> _Directions_
Return, word for word, the line containing "l’immobilier international de prestige..." and every line after it through the last line of the records below.

> _Input for this task_
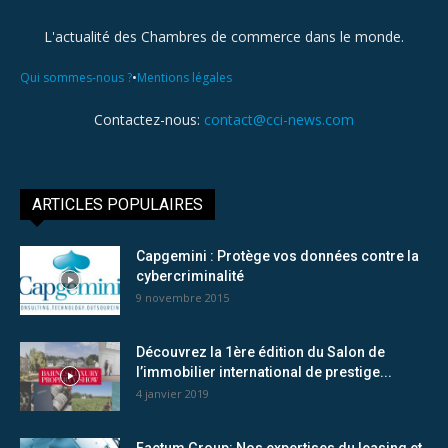
L'actualité des Chambres de commerce dans le monde.
•
Qui sommes-nous ?
Mentions légales
Contactez-nous:
contact@cci-news.com
ARTICLES POPULAIRES
Capgemini : Protège vos données contre la
cybercriminalité
9 novembre 2015
Découvrez la 1ère édition du Salon de
l’immobilier international de prestige...
4 janvier 2019
Factum Group: Nos expertises du leasing et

> _Answer to the problem_
l’immobilier international de prestige...
4 janvier 2019
Factum Group: Nos expertises du leasing et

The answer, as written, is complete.